Intel Xeon D/Blobs in ES/Slave replica

Hello,

I hope I'm in the right category. If not please move this topic to the right one.

I'm already writing an indexing mechanism for pictures to index about 10.000.000 pictures of a friend of mine who's a professional photographer. When this is done he'll also get a new system for storage because the existing one is not able to keep up with the amount of data anymore.

We're planning to use a SAS HBA with spinning disks for the pictures and a bunch of SSDs for cache and Elastic Search. Memory will be between 64 and 128GB. I guess memory can only be replaced by more memory :wink:

The only thing I'm not sure about is the processor. As he wants to get a small chassis for the server itself (disks are stored in another chassis), we looked at Supermicro's embedded servers but they all come with the Xeon D.

AFAIK those processors are "better" Intel Atom chips? They usually come with 8 cores, but I'm not sure if they're the "number crunchers" I need.

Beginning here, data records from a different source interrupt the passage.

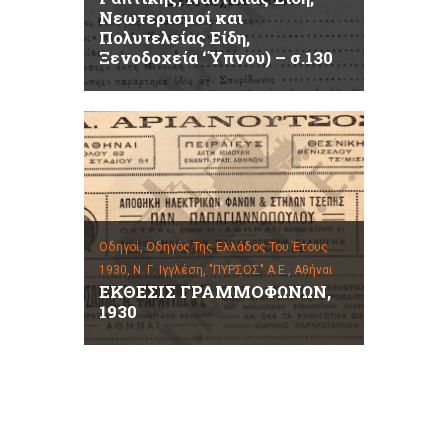
Νεωτερισμοί και
Πολυτελείας Είδη,
Ξενοδοχεία ‘Ύπνου) – σ.130
Οδηγοί,
Οδηγός Της Ελλάδος Του Έτους
1930, Ν. Γ. Ιγγλέση, "ΠΥΡΣΟΣ" Α.Ε., Αθήναι
ΕΚΘΕΣΙΣ ΓΡΑΜΜΟΦΩΝΩΝ,
1930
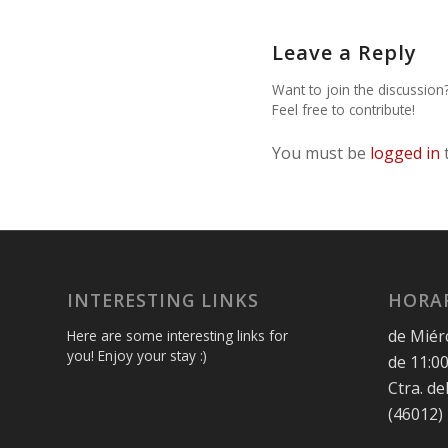
Leave a Reply
Want to join the discussion
Feel free to contribute!
You must be
logged in
INTERESTING LINKS
HORAR
de Miér
Here are some interesting links for
you! Enjoy your stay :)
de 11:00
Ctra. de
(46012)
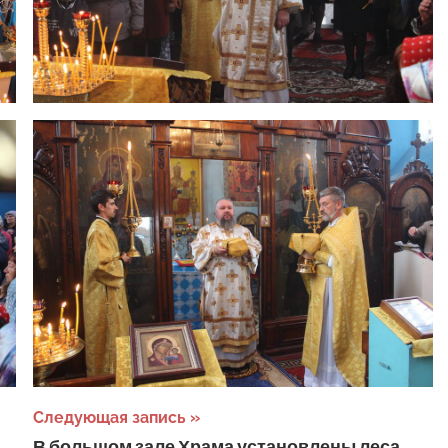
Следующая запись
В большом зале Храма установлены леса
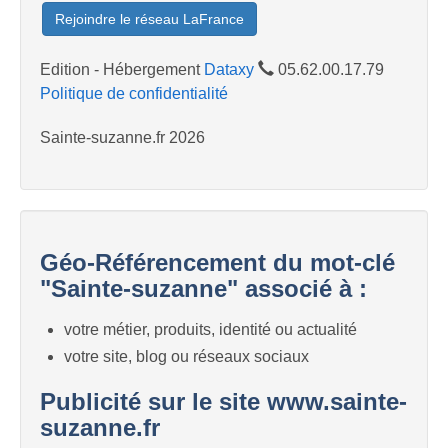
Rejoindre le réseau LaFrance
Edition - Hébergement
Dataxy
05.62.00.17.79
Politique de confidentialité
Sainte-suzanne.fr 2026
Géo-Référencement du mot-clé
"Sainte-suzanne" associé à :
votre métier, produits, identité ou actualité
votre site, blog ou réseaux sociaux
Publicité sur le site www.sainte-
suzanne.fr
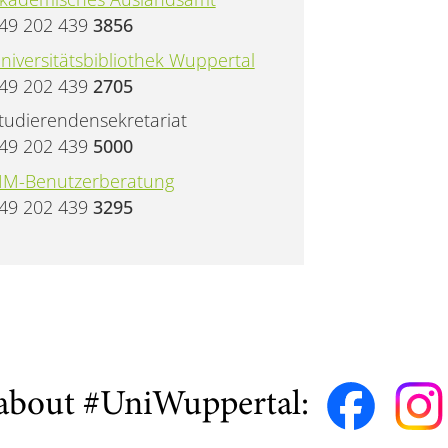
49 202 439
3856
niversitätsbibliothek Wuppertal
49 202 439
2705
tudierendensekretariat
49 202 439
5000
IM-Benutzerberatung
49 202 439
3295
about #UniWuppertal:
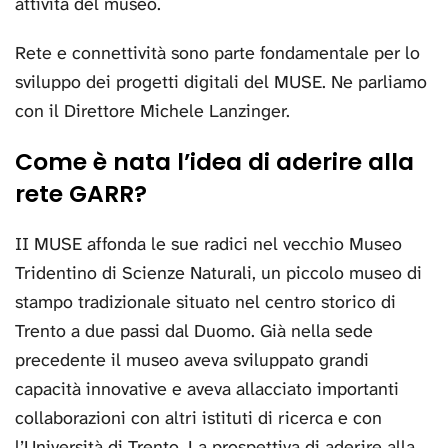
attività del museo.
Rete e connettività sono parte fondamentale per lo
sviluppo dei progetti digitali del MUSE. Ne parliamo
con il Direttore Michele Lanzinger.
Come è nata l’idea di aderire alla
rete GARR?
II MUSE affonda le sue radici nel vecchio Museo
Tridentino di Scienze Naturali, un piccolo museo di
stampo tradizionale situato nel centro storico di
Trento a due passi dal Duomo. Già nella sede
precedente il museo aveva sviluppato grandi
capacità innovative e aveva allacciato importanti
collaborazioni con altri istituti di ricerca e con
l’Università di Trento. La prospettiva di aderire alla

Has anyone ever run ES on one of those processors?
Maybe has some information about the benchmark?
Any recommendations on the processor to use?
What is better more cores or higher speed per core? (I'd rather go for more cores than higher speeds.)

Another problem I got right now is that I want to store the preview image as base64 blob in ES. The size is around 6-10kb per image after being converted to base64.

As it is usually a bad idea to store blobs inside a database system I wonder how it is when it comes to ES. Will it kill performance or is it perfectly fine to store the information inside?

The idea here is to have the indexed information including the preview picture available from inside ES and then sync the index to his notebook so that he's able to search there when he's on the road.

Is there a way to make the indices on the notebook read only? I couldn't find it in the docs, but maybe I've just been blind.

If someone could point me into the right direction on these topics it'd be great.

Thanks a lot!

KR,

Oliver

This is not true. Xeon D is a system-on-chip design, to save space and energy in cloud servers/web servers environments, comparable to ARM SoC. The CPU was launched by Intel after pressured by Facebook to keep ARM out of Intel data centers: http://www.nextplatform.com/2016/03/14/xeon-d-shows-arm-can-beat-intel/

They are ok for Elasticsearch-like applications. You will not get maximum possible performance but a very good performance-per-watt ratio. It's not clear from your description but you should consider more than one server if you want to scale out.

Not me.

Use it.

More cores.

6-10 KB base64 strings are ok for Elasticsearch. Just disable indexing on the base64 field. It can kill performance if you want to process the JSON source docs at large scale, however, but not at Elasticsearch side. The performance degrade is mostly on the network and on client side when the bas64 strings must be handled. I suggest to create a thumbnail index, keeping search data and stored data separate.

No.

There's no such thing a slave either, not sure what you meant there?